As at 31 December 2019 and 2018, the Company did not have any borrowings. At 31 December 2019, the Company had no other interest-bearing financial assets or liabilities other than cash at bank. The Company does not have any own position in securities meaning that its income and
operating cash flows are substantially independent of changes in market interest rates.
The Company's management monitors the interest rate fluctuations on a continuous basis and acts accordingly.
4.2.3 Foreign currency exchange risk
The Company is exposed to Foreign Exchange Risk. Foreign Exchange Risk is the risk that the value of financial instruments will fluctuate due to changes in foreign exchange rates. Foreign Exchange Risk arises when future commercial transactions and recognized assets and liabilities are denominated in a currency that is not the Company’s functional currency (Euro). At the yearend the Company had certain receivables in US Dollar. The table below shows the Company’s exposure to Foreign Exchange Risk calculated in accordance to Article 352 of the CRR.
Table 7:Exposures to foreign exchange risk
|Exposure to currency risk|
|Assets (Long)||Liabilities (Short)||Overall Net FX Position|
|Total currency positions||139||30||109|
|Total Foreign Exchange Risk
- Risk Exposure Amount
|Market Risk (8% of total foreign exchange risk)||3|
4.3 Credit Risk
Credit risk is the risk associated with a loss or potential loss from counterparties failing to fulfill their financial obligations. Generally, credit risk can be derived from the following areas:
- Cash and cash equivalents;
- Debt instruments;
- Receivables; and
- Other Assets.
The Company’s objective in managing credit risk exposures is to maintain them within parameters that reflect the strategic objectives and risk tolerance. Sources of credit risk are assessed and monitored, and the Company has policies to manage the specific risks within the various subcategories of credit risk
For calculating its Credit risk capital requirement, the Company uses the Standardized Approach. The following table represents the Company’s RWAs and minimum capital requirement for Credit risk as at 31 December 2019, broken down by asset class:
Table 8:Credit risk summary table: by asset class
|Asset classes||Total Exposure Amounts||Risk Weighted Exposure|
|Central Government and Central Banks||10||0|
Table 9:Credit risk summary table: by residual maturity
|Residual maturity as at 31 December 2019||Up to 3 months||More than 3 months||Total|
|Total Exposure Amounts||2019||2019||2019|
|Central Government and Central Banks||10||-||10|
Table 10:Credit risk summary table: by country distribution of exposure
|Country Distribution of Exposures as at 31 December 2019||Cyprus||Total|
|Total Exposure Amounts||2019||2019|
|Central Government and Central Banks||10||10|
4.3.1 Exposures to central governments
As described in Article 114(4) of the CRR Exposures to Member States' central governments and central banks denominated and funded in the domestic currency of that central government and central bank shall be assigned a risk weight of 0%.

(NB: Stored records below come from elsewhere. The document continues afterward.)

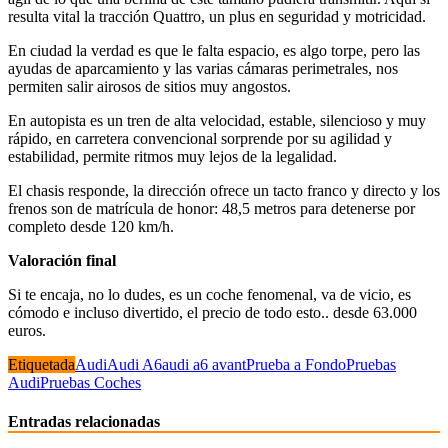
resulta vital la tracción Quattro, un plus en seguridad y motricidad.
En ciudad la verdad es que le falta espacio, es algo torpe, pero las
ayudas de aparcamiento y las varias cámaras perimetrales, nos
permiten salir airosos de sitios muy angostos.
En autopista es un tren de alta velocidad, estable, silencioso y muy
rápido, en carretera convencional sorprende por su agilidad y
estabilidad, permite ritmos muy lejos de la legalidad.
El chasis responde, la dirección ofrece un tacto franco y directo y los
frenos son de matrícula de honor: 48,5 metros para detenerse por
completo desde 120 km/h.
Valoración final
Si te encaja, no lo dudes, es un coche fenomenal, va de vicio, es
cómodo e incluso divertido, el precio de todo esto.. desde 63.000
euros.
Etiquetada
Audi
Audi A6
audi a6 avant
Prueba a Fondo
Pruebas
Audi
Pruebas Coches
Entradas relacionadas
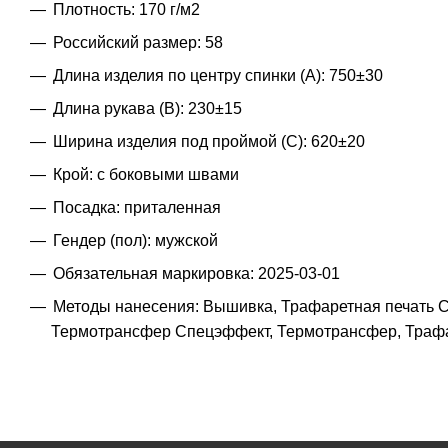
Плотность: 170 г/м2
Российский размер: 58
Длина изделия по центру спинки (A): 750±30
Длина рукава (B): 230±15
Ширина изделия под проймой (С): 620±20
Крой: с боковыми швами
Посадка: приталенная
Гендер (пол): мужской
Обязательная маркировка: 2025-03-01
Методы нанесения: Вышивка, Трафаретная печать С
Термотрансфер Спецэффект, Термотрансфер, Трафа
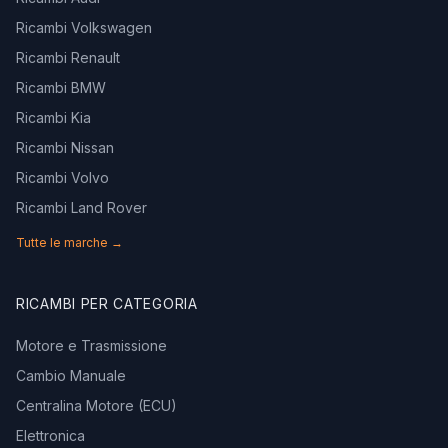
Ricambi Volkswagen
Ricambi Renault
Ricambi BMW
Ricambi Kia
Ricambi Nissan
Ricambi Volvo
Ricambi Land Rover
Tutte le marche →
RICAMBI PER CATEGORIA
Motore e Trasmissione
Cambio Manuale
Centralina Motore (ECU)
Elettronica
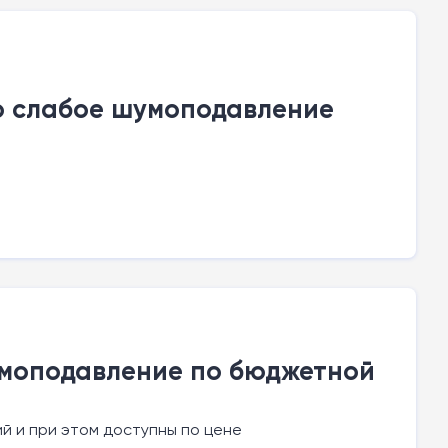
но слабое шумоподавление
умоподавление по бюджетной
й и при этом доступны по цене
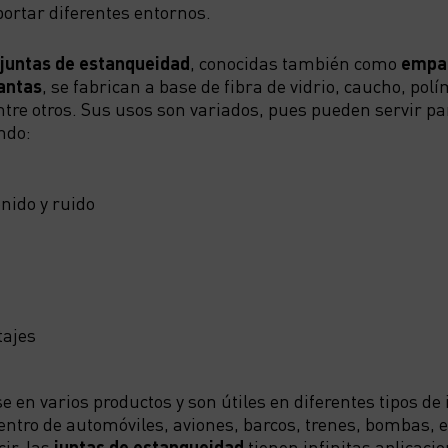
ortar diferentes entornos.
juntas de estanqueidad
, conocidas también como
empaq
lantas
, se fabrican a base de fibra de vidrio, caucho, polí
entre otros. Sus usos son variados, pues pueden servir pa
ndo:
nido y ruido
tajes
en varios productos y son útiles en diferentes tipos de 
entro de automóviles, aviones, barcos, trenes, bombas, e
cir, las
juntas de estanqueidad
tienen infinitas aplicaci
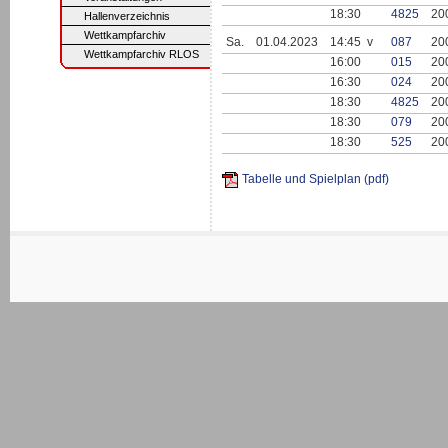
18:30
4825
20
Hallenverzeichnis
Wettkampfarchiv
Sa.
01.04.2023
14:45 v
087
20
Wettkampfarchiv RLOS
16:00
015
20
16:30
024
20
18:30
4825
20
18:30
079
20
18:30
525
20
Tabelle und Spielplan (pdf)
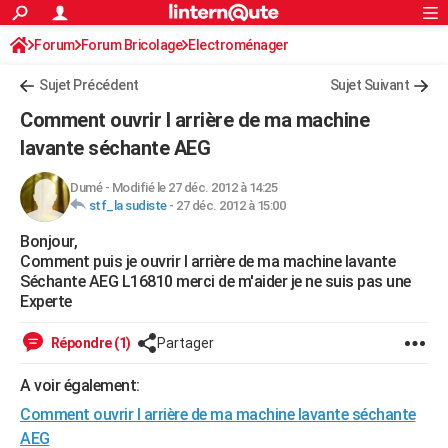
ACTUALITÉS
Forum
Forum Bricolage
Connexion
Electroménager
S'inscrire
Rechercher
Société
Education
Villes
Politique
Faits Divers
Monde
+
SPORT
Sujet Précédent
Sujet Suivant
Football
Cyclisme
Forum
Coupe du monde 2026
Tennis
Rugby
CULTURE
Comment ouvrir l arrière de ma machine
TNT
Cinéma
Musique
Programme TV
Streaming
Sorties cinéma
+
lavante séchante AEG
FINANCE
Impôts
Immobilier
Banque
Crédit
Retraite
Epargne
Risques naturels par ville
Assurance
AUTO
Dumé
-
Modifié le 27 déc. 2012 à 14:25
stf_la sudiste
-
27 déc. 2012 à 15:00
Réserver un essai
Berlines
Forum auto
Essais
Citadines
SUV
+
HIGH-TECH
Bonjour,
Comment puis je ouvrir l arrière de ma machine lavante
Meilleur smartphone
Ordinateurs
Guide high-tech
Mobiles
Internet
Jeux vidéo
+
BRICOLAGE
Séchante AEG L16810 merci de m'aider je ne suis pas une
Experte
Aménagement intérieur
Cuisine
Jardinage
+
Forum
Extérieur
Salle de bains
Rangement
WEEK-END
Répondre (1)
Partager
Escapades
Expositions
Week-end nature
Guides de France
Patrimoine
Musées
+
LIFESTYLE
A voir également:
Bien-être
Mode
+
Art de vivre
Loisirs
Modes de vie
SANTE
Comment ouvrir l arrière de ma machine lavante séchante
Guide de la santé
Médicaments
+
Alimentation
Maladies
Sommeil
VOYAGE
AEG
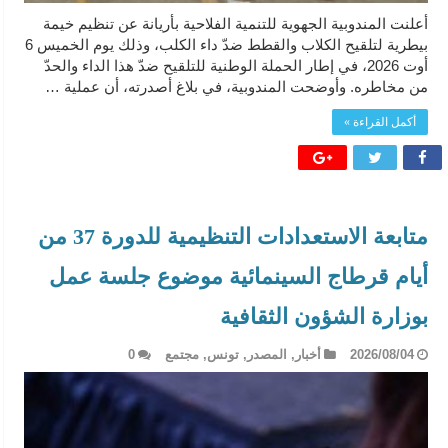
أعلنت المندوبية الجهوية للتنمية الفلاحية بأريانة عن تنظيم خيمة
بيطرية لتلقيح الكلاب والقطط ضدّ داء الكلب، وذلك يوم الخميس 6
أوت 2026، في إطار الحملة الوطنية للتلقيح ضدّ هذا الداء والحدّ
من مخاطره. وأوضحت المندوبية، في بلاغ أصدرته، أن عملية …
أكمل القراءة »
متابعة الاستعدادات التنظيمية للدورة 37 من
أيام قرطاج السينمائية موضوع جلسة عمل
بوزارة الشؤون الثقافية
2026/08/04
أخبار
,
المصدر
,
تونس
,
مجتمع
0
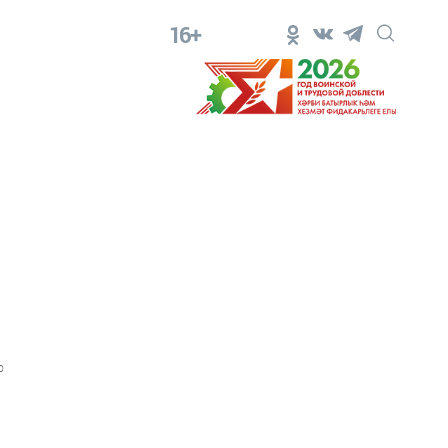
16+
0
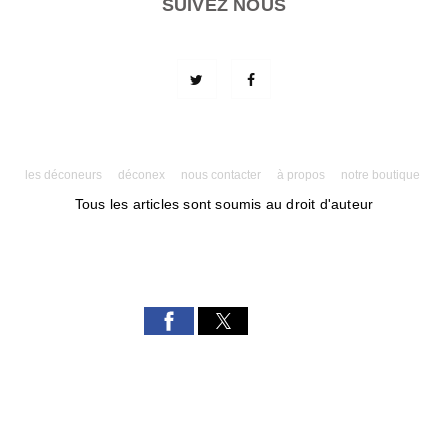
SUIVEZ NOUS
les déconeurs
déconex
nous contacter
à propos
notre boutique
Tous les articles sont soumis au droit d'auteur
Powered by AMPforWP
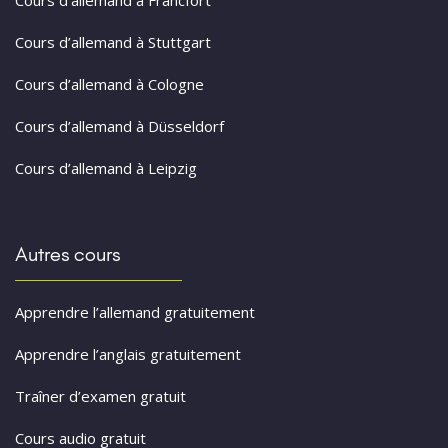
Cours d’allemand à Stuttgart
Cours d’allemand à Cologne
Cours d’allemand à Düsseldorf
Cours d’allemand à Leipzig
Autres cours
Apprendre l’allemand gratuitement
Apprendre l’anglais gratuitement
Traîner d’examen gratuit
Cours audio gratuit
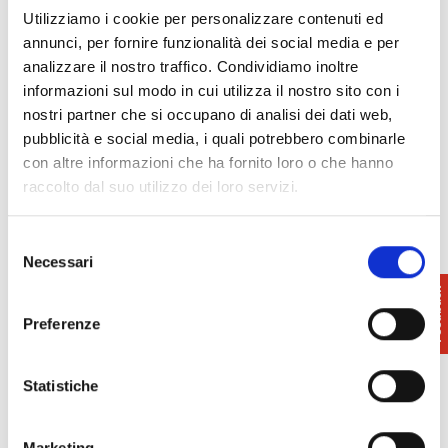
Utilizziamo i cookie per personalizzare contenuti ed
annunci, per fornire funzionalità dei social media e per
analizzare il nostro traffico. Condividiamo inoltre
informazioni sul modo in cui utilizza il nostro sito con i
nostri partner che si occupano di analisi dei dati web,
pubblicità e social media, i quali potrebbero combinarle
con altre informazioni che ha fornito loro o che hanno
raccolto dal suo utilizzo dei loro servizi.
Selezione
Necessari
del
consenso
Preferenze
Info: Pro Loco Montopoli
388 955 4187
Statistiche
iat@comune.montopoli.pi.it
Marketing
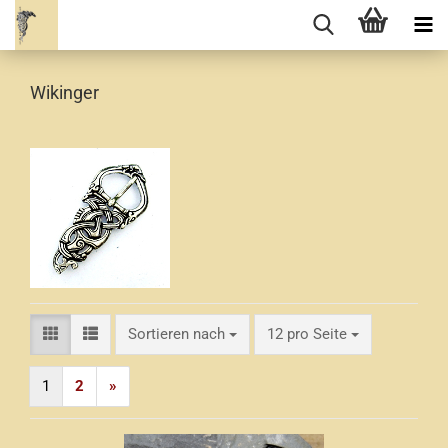
Wikinger
Sortieren nach
pro Seite
Sortieren nach
12 pro Seite
1
2
»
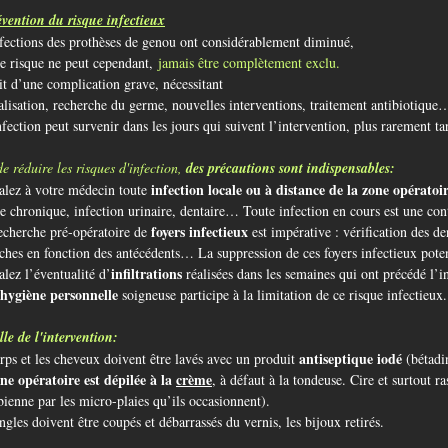
vention du risque infectieux
fections des prothèses de genou ont considérablement diminué,
e risque ne peut cependant,
jamais être complètement exclu.
git d’une complication grave, nécessitant
alisation, recherche du germe, nouvelles interventions, traitement antibiotique
fection peut survenir dans les jours qui suivent l’intervention, plus rarement ta
de réduire les risques d'infection,
des précautions sont indispensables:
infection locale ou à distance de la zone opératoi
alez à votre médecin toute
te chronique, infection urinaire, dentaire… Toute infection en cours est une cont
foyers infectieux
echerche pré-opératoire de
est impérative : vérification des d
ches en fonction des antécédents… La suppression de ces foyers infectieux poten
infiltrations
alez l’éventualité d’
réalisées dans les semaines qui ont précédé l’i
hygiène
personnelle
soigneuse participe à la limitation de ce risque infectieux.
lle de l'intervention:
antiseptique iodé
rps et les cheveux doivent être lavés avec un produit
(bétadi
ne opératoire est dépilée à la
crème
, à défaut à la tondeuse. Cire et surtout ra
ienne par les micro-plaies qu’ils occasionnent).
ongles doivent être coupés et débarrassés du vernis, les bijoux retirés.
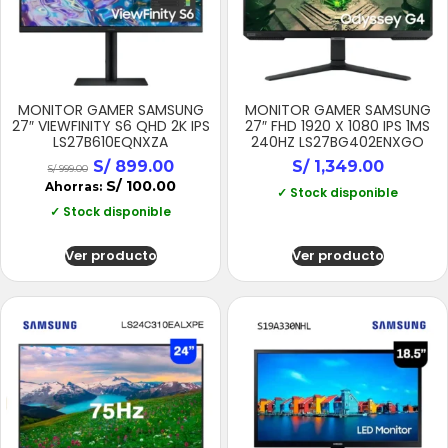
MONITOR GAMER SAMSUNG
MONITOR GAMER SAMSUNG
27″ VIEWFINITY S6 QHD 2K IPS
27″ FHD 1920 X 1080 IPS 1MS
LS27B610EQNXZA
240HZ LS27BG402ENXGO
S/
899.00
S/
1,349.00
S/
999.00
S/
100.00
Ahorras:
✓ Stock disponible
✓ Stock disponible
Ver producto
Ver producto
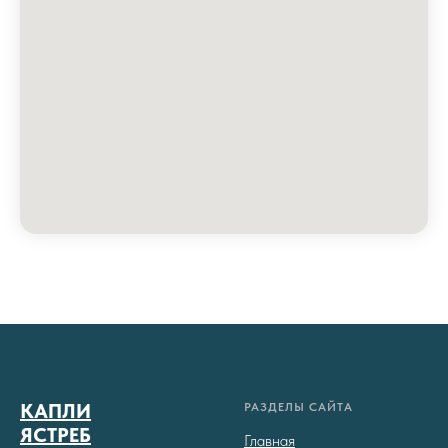
КАПЛИ
РАЗДЕЛЫ САЙТА
ЯСТРЕБ
Главная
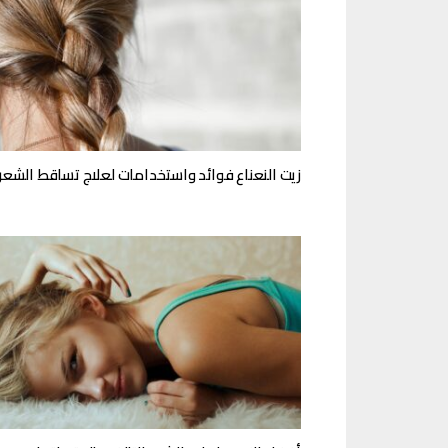
زيت النعناع فوائد واستخدامات لعلاج تساقط الشعر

As at 31 December 2019, the Company had €10 thousand of exposure to the Republic of Cyprus government in respect of refundable VAT. Risk weight of 0% has been assigned to the above exposures
4.3.2 Exposures to institutions
The Company's Credit risk stems mainly from its cash balances with credit and other financial institutions. Due to the scale and complexity of the Company’s operations the Company holds its cash balances with a reliable credit institution in Cyprus. The Company has policies in place to diversify risks and to limit the amount of credit exposure to any particular financial institution in compliance with the requirements of the Directive, when necessary.
The Company takes into account the expertise and market reputation of the credit institution itself and the residual maturity of the exposure as per Article 120 of CRR. Exposures to unrated institutions are assigned a risk weight according to the credit quality step to which exposures to the central government of the jurisdiction in which the institution is incorporated are assigned, as specified in Article 121 of CRR.
According to Article 119 of the CRR, exposures to institutions of a residual maturity of three months or less denominated and funded in the national currency of the borrower shall be assigned a risk weight that is one category less favorable than the preferential risk weight, as described in Article 114(4) to (7) of the CRR, assigned to exposures to the central government in which the institution is incorporated in accordance with the table below:
|Article 114 (2) - Table 1|
|Credit Quality Step||1||2||3||4||5||6|
Exposures to Member States' central governments, and central banks denominated and funded in the domestic currency of that central government and central bank shall be assigned a risk weight of 0%.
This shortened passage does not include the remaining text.